▶ [Work request] Write out each record below exactly as it appears, with no pictures.
··· Records for this task
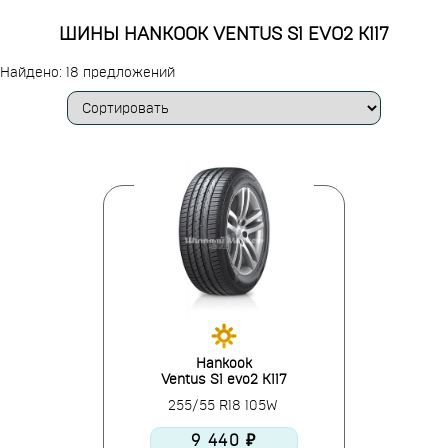
ШИНЫ HANKOOK VENTUS S1 EVO2 K117
Найдено: 18 предложений
Hankook
Ventus S1 evo2 K117
255/55 R18 105W
9 440 ₽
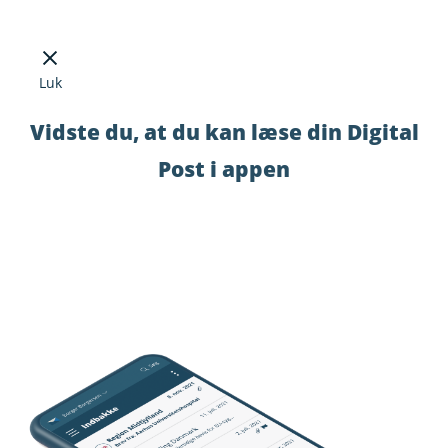
Luk
Vidste du, at du kan læse din Digital
Post i appen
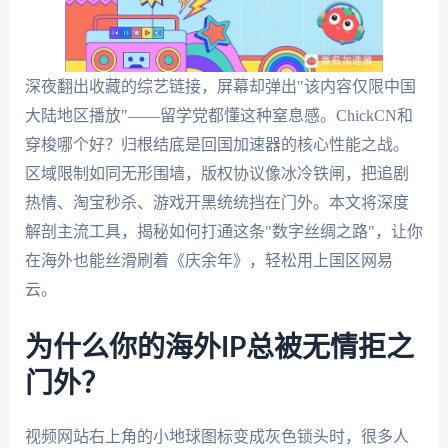
深夜翻出收藏的综艺链接，屏幕却弹出"该内容仅限中国
大陆地区播放"——留学党都懂这种窒息感。ChickCN和
穿梭哪个好？归根结底是回国加速器的核心性能之战。
区域限制如同无形围墙，版权协议像冰冷铁闸，把追剧
热情、淘宝秒杀、游戏开黑统统挡在门外。本文将深度
解剖主流工具，揭秘如何打通这条"数字丝绸之路"，让你
在海外也能丝滑刷着《庆余年》，轻松用上国区网易
云。
为什么你的海外IP总被无情拒之
门外？
视频网站右上角的小地球图标变成灰色锁头时，很多人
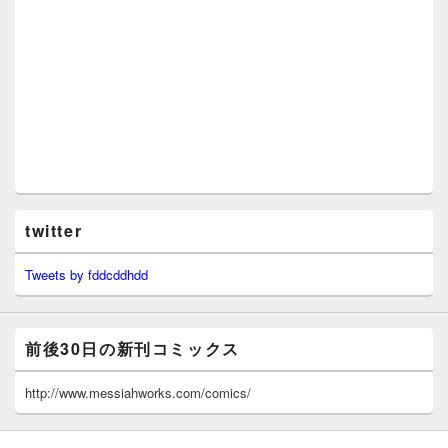
twitter
Tweets by fddcddhdd
前後30日の新刊コミックス
http://www.messiahworks.com/comics/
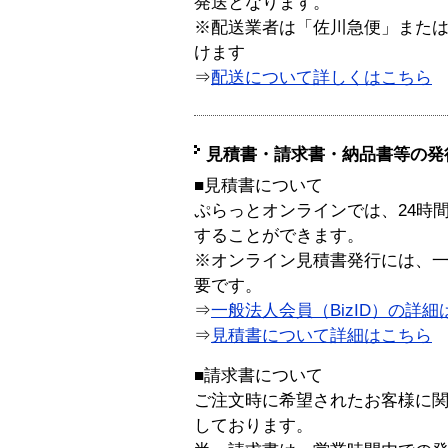
発送となります。
※配送業者は「佐川急便」また
けます
⇒
配送について詳しくはこちら
見積書・請求書・納品書等の発
■見積書について
ぷらっとオンラインでは、24時
することができます。
※オンライン見積書発行には、一般
要です。
⇒
一般法人会員（BizID）の詳細
⇒
見積書について詳細はこちら
■請求書について
ご注文時に希望されたお客様に
しております。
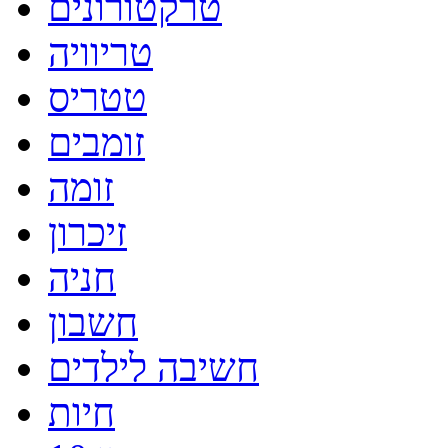
טרקטורונים
טריוויה
טטריס
זומבים
זומה
זיכרון
חניה
חשבון
חשיבה לילדים
חיות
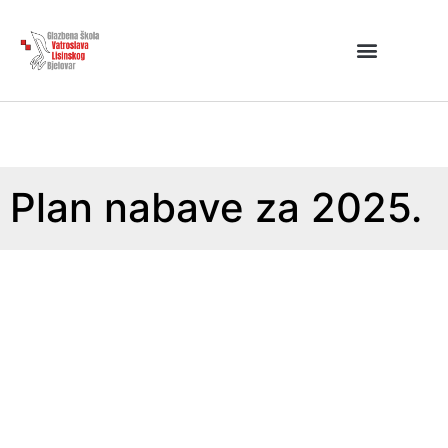
Plan nabave za 2025.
······
▶ [Solution for this exercise]
ШИНЫ HANKOOK VENTUS S1 EVO2 K117
Найдено: 18 предложений
Hankook
Ventus S1 evo2 K117
255/55 R18 105W
9 440 ₽
Luk
Vidste du, at du kan læse din Digital
Post i appen
深夜翻出收藏的综艺链接，屏幕却弹出"该内容仅限中国
大陆地区播放"——留学党都懂这种窒息感。ChickCN和
穿梭哪个好？归根结底是回国加速器的核心性能之战。
区域限制如同无形围墙，版权协议像冰冷铁闸，把追剧
热情、淘宝秒杀、游戏开黑统统挡在门外。本文将深度
解剖主流工具，揭秘如何打通这条"数字丝绸之路"，让你
在海外也能丝滑刷着《庆余年》，轻松用上国区网易
云。
为什么你的海外IP总被无情拒之
门外？
视频网站右上角的小地球图标变成灰色锁头时，很多人
twitter
Tweets by fddcddhdd
前後30日の新刊コミックス
http://www.messiahworks.com/comics/
発送となります。
※配送業者は「佐川急便」また
けます
⇒
配送について詳しくはこちら
見積書・請求書・納品書等の発
■見積書について
ぷらっとオンラインでは、24時
することができます。
※オンライン見積書発行には、一般
要です。
⇒
一般法人会員（BizID）の詳細
⇒
見積書について詳細はこちら
■請求書について
ご注文時に希望されたお客様に
しております。
טרקטורונים
טריוויה
טטריס
זומבים
זומה
זיכרון
חניה
חשבון
חשיבה לילדים
חיות
Plan nabave za 2025.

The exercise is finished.